FDA warns against common uterine procedure
MINNEAPOLIS — The Food and Drug Administration is warning doctors against using a popular method to remove the uterus or uterine fibroids without open surgery because it can spread cancer cells.
The technique, called laparoscopic power morcellation, involves shaving down the tissue or growths into pieces that can be removed through the tiny holes used to insert the equipment. The agency found that 1 in 350 women who get a hysterectomy or have their fibroids removed have a type of cancer that can spread beyond the uterus with the approach.
Distribution of cancerous cells in the abdomen and pelvis can significantly worsen the woman’s chances of long-term survival, the agency said in a safety communication.
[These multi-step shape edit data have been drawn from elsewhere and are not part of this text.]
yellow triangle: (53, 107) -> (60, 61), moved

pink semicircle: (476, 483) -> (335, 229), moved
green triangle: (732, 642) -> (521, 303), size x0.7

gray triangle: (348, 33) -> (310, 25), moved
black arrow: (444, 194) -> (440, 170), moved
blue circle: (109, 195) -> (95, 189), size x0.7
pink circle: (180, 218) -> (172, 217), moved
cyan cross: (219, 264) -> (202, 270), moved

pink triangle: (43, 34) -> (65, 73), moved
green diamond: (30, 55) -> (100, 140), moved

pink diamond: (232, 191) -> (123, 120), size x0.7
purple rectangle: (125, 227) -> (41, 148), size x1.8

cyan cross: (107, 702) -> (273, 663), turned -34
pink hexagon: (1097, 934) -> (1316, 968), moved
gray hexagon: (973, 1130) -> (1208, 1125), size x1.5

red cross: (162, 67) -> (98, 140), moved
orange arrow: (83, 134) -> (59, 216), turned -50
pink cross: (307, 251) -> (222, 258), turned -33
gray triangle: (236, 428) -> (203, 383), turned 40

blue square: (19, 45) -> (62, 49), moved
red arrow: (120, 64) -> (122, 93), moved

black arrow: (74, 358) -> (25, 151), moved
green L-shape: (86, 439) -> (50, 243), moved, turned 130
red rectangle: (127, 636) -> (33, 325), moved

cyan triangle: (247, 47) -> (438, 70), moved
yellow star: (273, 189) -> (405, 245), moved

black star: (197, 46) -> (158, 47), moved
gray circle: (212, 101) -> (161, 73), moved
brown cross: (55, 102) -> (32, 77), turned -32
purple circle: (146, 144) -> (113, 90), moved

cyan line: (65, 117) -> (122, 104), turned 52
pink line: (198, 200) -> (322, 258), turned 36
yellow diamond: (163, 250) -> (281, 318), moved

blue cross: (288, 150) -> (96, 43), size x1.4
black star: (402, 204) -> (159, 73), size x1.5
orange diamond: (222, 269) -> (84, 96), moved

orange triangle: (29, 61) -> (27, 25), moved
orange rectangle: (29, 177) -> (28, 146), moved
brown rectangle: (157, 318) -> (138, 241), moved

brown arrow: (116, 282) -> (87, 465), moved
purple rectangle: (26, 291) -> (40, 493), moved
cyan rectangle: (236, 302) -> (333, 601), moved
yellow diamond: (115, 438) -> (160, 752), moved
Companies that make equipment for the procedure, including Johnson & Johnson, were urged to ensure they give accurate information about the risks on their product materials, the FDA said.
“The FDA’s primary concern as we consider the continued use of these devices is the safety and well-being of patients,” said William Maisel, deputy director for science and chief scientist at the FDA’s Center for Devices and Radiological Health. “There is no reliable way to determine if a uterine fibroid is cancerous prior to removal.”
It’s not known how many women undergo such procedures each year in the U. S., though more than 20,000 minimally invasive or robotic hysterectomies are done annually, according to an article in the Journal of the American Medical Association.